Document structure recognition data
──────

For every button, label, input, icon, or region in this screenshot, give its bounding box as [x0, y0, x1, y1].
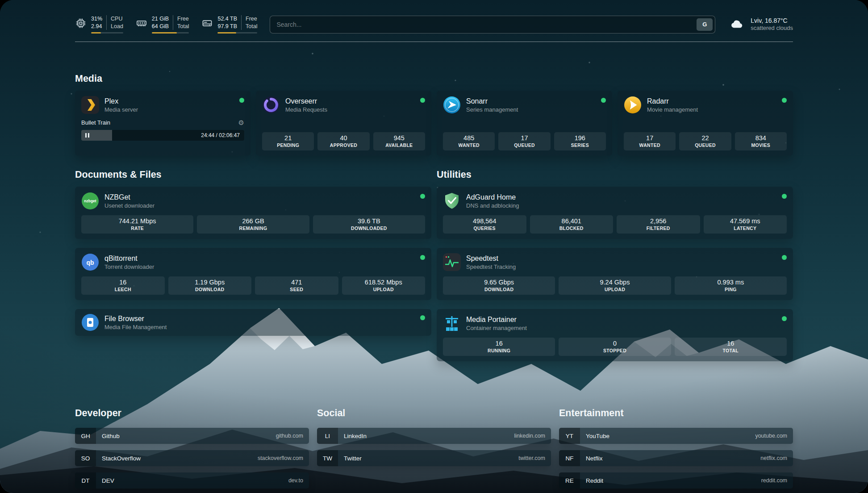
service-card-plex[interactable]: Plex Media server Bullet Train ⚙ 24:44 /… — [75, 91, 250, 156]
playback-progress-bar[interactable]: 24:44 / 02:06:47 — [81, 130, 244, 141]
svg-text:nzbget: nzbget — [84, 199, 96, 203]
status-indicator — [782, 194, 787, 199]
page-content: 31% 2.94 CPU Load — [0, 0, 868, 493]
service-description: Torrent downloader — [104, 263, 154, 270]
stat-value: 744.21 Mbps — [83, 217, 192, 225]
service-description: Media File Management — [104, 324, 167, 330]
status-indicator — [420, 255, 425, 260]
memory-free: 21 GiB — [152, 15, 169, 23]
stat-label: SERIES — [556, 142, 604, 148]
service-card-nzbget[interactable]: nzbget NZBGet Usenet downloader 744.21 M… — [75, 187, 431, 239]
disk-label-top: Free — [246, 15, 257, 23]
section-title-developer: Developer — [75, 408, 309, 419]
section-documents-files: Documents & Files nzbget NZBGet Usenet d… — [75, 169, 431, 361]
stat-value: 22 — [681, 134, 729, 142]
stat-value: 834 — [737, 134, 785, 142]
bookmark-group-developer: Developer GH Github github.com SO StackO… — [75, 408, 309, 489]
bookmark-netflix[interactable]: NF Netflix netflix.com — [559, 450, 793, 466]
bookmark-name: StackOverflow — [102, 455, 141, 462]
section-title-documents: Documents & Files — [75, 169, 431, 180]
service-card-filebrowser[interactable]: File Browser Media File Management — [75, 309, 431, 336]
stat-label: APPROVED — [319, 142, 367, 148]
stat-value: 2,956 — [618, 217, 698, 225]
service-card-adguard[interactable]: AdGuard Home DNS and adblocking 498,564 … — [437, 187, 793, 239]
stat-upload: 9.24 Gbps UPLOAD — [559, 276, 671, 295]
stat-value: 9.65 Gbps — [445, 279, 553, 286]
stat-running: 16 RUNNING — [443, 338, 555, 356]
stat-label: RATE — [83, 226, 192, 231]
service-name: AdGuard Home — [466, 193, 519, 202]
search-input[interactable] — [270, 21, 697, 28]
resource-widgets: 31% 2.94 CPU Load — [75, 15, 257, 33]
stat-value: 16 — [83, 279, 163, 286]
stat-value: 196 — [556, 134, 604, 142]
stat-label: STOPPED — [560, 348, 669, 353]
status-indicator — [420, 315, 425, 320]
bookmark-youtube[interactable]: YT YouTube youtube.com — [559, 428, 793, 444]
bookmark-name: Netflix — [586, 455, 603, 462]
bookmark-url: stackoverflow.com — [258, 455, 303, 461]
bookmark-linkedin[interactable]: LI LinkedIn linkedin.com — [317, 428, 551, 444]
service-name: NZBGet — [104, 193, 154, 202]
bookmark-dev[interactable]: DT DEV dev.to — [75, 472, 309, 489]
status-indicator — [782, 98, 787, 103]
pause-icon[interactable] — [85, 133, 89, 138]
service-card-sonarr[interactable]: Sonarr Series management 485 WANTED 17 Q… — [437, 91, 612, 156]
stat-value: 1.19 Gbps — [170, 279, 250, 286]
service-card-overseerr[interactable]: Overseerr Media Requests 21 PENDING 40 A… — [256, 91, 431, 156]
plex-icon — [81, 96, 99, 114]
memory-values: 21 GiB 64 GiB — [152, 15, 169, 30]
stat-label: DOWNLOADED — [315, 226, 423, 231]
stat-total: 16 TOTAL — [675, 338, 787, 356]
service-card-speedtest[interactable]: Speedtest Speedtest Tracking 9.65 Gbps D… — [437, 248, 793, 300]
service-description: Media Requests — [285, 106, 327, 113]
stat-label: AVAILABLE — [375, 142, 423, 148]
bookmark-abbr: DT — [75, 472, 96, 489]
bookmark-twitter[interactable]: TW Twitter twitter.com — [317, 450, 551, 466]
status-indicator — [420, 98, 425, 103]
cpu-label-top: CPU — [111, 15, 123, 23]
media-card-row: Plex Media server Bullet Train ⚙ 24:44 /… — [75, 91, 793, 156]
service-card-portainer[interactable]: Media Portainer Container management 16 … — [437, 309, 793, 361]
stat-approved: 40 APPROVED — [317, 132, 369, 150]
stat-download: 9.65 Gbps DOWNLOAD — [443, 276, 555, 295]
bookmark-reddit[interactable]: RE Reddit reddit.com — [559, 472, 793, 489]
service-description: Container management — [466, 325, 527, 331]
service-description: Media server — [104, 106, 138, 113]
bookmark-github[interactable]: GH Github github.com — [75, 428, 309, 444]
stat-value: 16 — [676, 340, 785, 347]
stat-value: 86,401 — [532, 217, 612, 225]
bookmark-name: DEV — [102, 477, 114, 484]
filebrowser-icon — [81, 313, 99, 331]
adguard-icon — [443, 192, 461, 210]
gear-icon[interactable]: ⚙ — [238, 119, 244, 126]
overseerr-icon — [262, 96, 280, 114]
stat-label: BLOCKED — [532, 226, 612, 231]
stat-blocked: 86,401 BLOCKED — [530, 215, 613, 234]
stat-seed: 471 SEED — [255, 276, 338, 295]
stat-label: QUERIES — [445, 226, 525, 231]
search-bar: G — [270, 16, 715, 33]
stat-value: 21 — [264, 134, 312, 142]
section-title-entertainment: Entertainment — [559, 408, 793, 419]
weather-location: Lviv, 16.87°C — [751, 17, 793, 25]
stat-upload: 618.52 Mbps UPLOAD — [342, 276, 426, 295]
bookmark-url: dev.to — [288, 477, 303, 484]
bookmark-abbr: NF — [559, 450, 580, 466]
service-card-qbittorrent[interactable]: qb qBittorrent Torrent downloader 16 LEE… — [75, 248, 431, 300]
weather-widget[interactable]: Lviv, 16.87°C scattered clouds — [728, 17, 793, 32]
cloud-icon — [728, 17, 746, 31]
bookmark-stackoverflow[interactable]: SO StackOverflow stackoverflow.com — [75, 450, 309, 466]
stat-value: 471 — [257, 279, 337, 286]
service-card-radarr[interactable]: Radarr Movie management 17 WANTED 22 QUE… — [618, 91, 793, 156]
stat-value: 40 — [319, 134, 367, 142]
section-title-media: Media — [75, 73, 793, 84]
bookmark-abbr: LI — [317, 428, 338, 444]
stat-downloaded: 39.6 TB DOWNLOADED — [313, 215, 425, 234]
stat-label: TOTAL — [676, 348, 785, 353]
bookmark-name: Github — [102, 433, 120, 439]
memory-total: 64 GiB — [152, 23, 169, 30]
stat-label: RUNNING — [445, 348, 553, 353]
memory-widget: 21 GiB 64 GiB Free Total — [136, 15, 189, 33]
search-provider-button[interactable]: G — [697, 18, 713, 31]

──────

- Exercise instructions: When you repeat the records, reproduce each line exactly and drop the images.

- Finished task:
For every button, label, input, icon, or region in this screenshot, give its bounding box as [x0, y0, x1, y1].
service-card-plex[interactable]: Plex Media server Bullet Train ⚙ 24:44 /… — [75, 91, 250, 156]
playback-progress-bar[interactable]: 24:44 / 02:06:47 — [81, 130, 244, 141]
svg-text:nzbget: nzbget — [84, 199, 96, 203]
status-indicator — [782, 194, 787, 199]
page-content: 31% 2.94 CPU Load — [0, 0, 868, 493]
service-description: Torrent downloader — [104, 263, 154, 270]
stat-value: 744.21 Mbps — [83, 217, 192, 225]
service-description: Media File Management — [104, 324, 167, 330]
status-indicator — [420, 255, 425, 260]
memory-free: 21 GiB — [152, 15, 169, 23]
stat-label: SERIES — [556, 142, 604, 148]
service-card-nzbget[interactable]: nzbget NZBGet Usenet downloader 744.21 M… — [75, 187, 431, 239]
disk-label-top: Free — [246, 15, 257, 23]
section-title-developer: Developer — [75, 408, 309, 419]
section-documents-files: Documents & Files nzbget NZBGet Usenet d… — [75, 169, 431, 361]
stat-value: 22 — [681, 134, 729, 142]
stat-value: 834 — [737, 134, 785, 142]
bookmark-group-developer: Developer GH Github github.com SO StackO… — [75, 408, 309, 489]
bookmark-netflix[interactable]: NF Netflix netflix.com — [559, 450, 793, 466]
bookmark-name: StackOverflow — [102, 455, 141, 462]
section-title-documents: Documents & Files — [75, 169, 431, 180]
service-card-filebrowser[interactable]: File Browser Media File Management — [75, 309, 431, 336]
stat-label: APPROVED — [319, 142, 367, 148]
stat-value: 2,956 — [618, 217, 698, 225]
service-card-adguard[interactable]: AdGuard Home DNS and adblocking 498,564 … — [437, 187, 793, 239]
stat-upload: 9.24 Gbps UPLOAD — [559, 276, 671, 295]
stat-value: 9.65 Gbps — [445, 279, 553, 286]
stat-running: 16 RUNNING — [443, 338, 555, 356]
stat-label: RATE — [83, 226, 192, 231]
service-name: AdGuard Home — [466, 193, 519, 202]
search-input[interactable] — [270, 21, 697, 28]
resource-widgets: 31% 2.94 CPU Load — [75, 15, 257, 33]
stat-value: 16 — [83, 279, 163, 286]
stat-value: 196 — [556, 134, 604, 142]
stat-label: STOPPED — [560, 348, 669, 353]
status-indicator — [420, 315, 425, 320]
bookmark-youtube[interactable]: YT YouTube youtube.com — [559, 428, 793, 444]
bookmark-name: Netflix — [586, 455, 603, 462]
bookmark-url: stackoverflow.com — [258, 455, 303, 461]
bookmark-linkedin[interactable]: LI LinkedIn linkedin.com — [317, 428, 551, 444]
service-name: NZBGet — [104, 193, 154, 202]
bookmark-dev[interactable]: DT DEV dev.to — [75, 472, 309, 489]
status-indicator — [782, 98, 787, 103]
pause-icon[interactable] — [85, 133, 89, 138]
service-card-sonarr[interactable]: Sonarr Series management 485 WANTED 17 Q… — [437, 91, 612, 156]
stat-value: 1.19 Gbps — [170, 279, 250, 286]
service-card-overseerr[interactable]: Overseerr Media Requests 21 PENDING 40 A… — [256, 91, 431, 156]
plex-icon — [81, 96, 99, 114]
memory-values: 21 GiB 64 GiB — [152, 15, 169, 30]
stat-label: DOWNLOADED — [315, 226, 423, 231]
stat-total: 16 TOTAL — [675, 338, 787, 356]
service-card-speedtest[interactable]: Speedtest Speedtest Tracking 9.65 Gbps D… — [437, 248, 793, 300]
service-description: Media Requests — [285, 106, 327, 113]
stat-label: AVAILABLE — [375, 142, 423, 148]
bookmark-abbr: DT — [75, 472, 96, 489]
bookmark-twitter[interactable]: TW Twitter twitter.com — [317, 450, 551, 466]
status-indicator — [420, 98, 425, 103]
cpu-label-top: CPU — [111, 15, 123, 23]
media-card-row: Plex Media server Bullet Train ⚙ 24:44 /… — [75, 91, 793, 156]
service-card-portainer[interactable]: Media Portainer Container management 16 … — [437, 309, 793, 361]
stat-approved: 40 APPROVED — [317, 132, 369, 150]
stat-download: 9.65 Gbps DOWNLOAD — [443, 276, 555, 295]
bookmark-reddit[interactable]: RE Reddit reddit.com — [559, 472, 793, 489]
service-description: Container management — [466, 325, 527, 331]
service-description: Media server — [104, 106, 138, 113]
bookmark-github[interactable]: GH Github github.com — [75, 428, 309, 444]
stat-value: 16 — [676, 340, 785, 347]
stat-value: 86,401 — [532, 217, 612, 225]
bookmark-name: DEV — [102, 477, 114, 484]
filebrowser-icon — [81, 313, 99, 331]
adguard-icon — [443, 192, 461, 210]
gear-icon[interactable]: ⚙ — [238, 119, 244, 126]
overseerr-icon — [262, 96, 280, 114]
stat-label: BLOCKED — [532, 226, 612, 231]
stat-blocked: 86,401 BLOCKED — [530, 215, 613, 234]
stat-seed: 471 SEED — [255, 276, 338, 295]
stat-label: QUERIES — [445, 226, 525, 231]
search-bar: G — [270, 16, 715, 33]
stat-value: 21 — [264, 134, 312, 142]
section-title-entertainment: Entertainment — [559, 408, 793, 419]
weather-location: Lviv, 16.87°C — [751, 17, 793, 25]
stat-upload: 618.52 Mbps UPLOAD — [342, 276, 426, 295]
bookmark-url: dev.to — [288, 477, 303, 484]
bookmark-abbr: NF — [559, 450, 580, 466]
service-card-qbittorrent[interactable]: qb qBittorrent Torrent downloader 16 LEE… — [75, 248, 431, 300]
weather-widget[interactable]: Lviv, 16.87°C scattered clouds — [728, 17, 793, 32]
cloud-icon — [728, 17, 746, 31]
bookmark-stackoverflow[interactable]: SO StackOverflow stackoverflow.com — [75, 450, 309, 466]
stat-value: 471 — [257, 279, 337, 286]
service-card-radarr[interactable]: Radarr Movie management 17 WANTED 22 QUE… — [618, 91, 793, 156]
stat-value: 40 — [319, 134, 367, 142]
section-title-media: Media — [75, 73, 793, 84]
bookmark-abbr: LI — [317, 428, 338, 444]
stat-downloaded: 39.6 TB DOWNLOADED — [313, 215, 425, 234]
stat-label: TOTAL — [676, 348, 785, 353]
bookmark-name: Github — [102, 433, 120, 439]
memory-total: 64 GiB — [152, 23, 169, 30]
stat-label: RUNNING — [445, 348, 553, 353]
memory-widget: 21 GiB 64 GiB Free Total — [136, 15, 189, 33]
search-provider-button[interactable]: G — [697, 18, 713, 31]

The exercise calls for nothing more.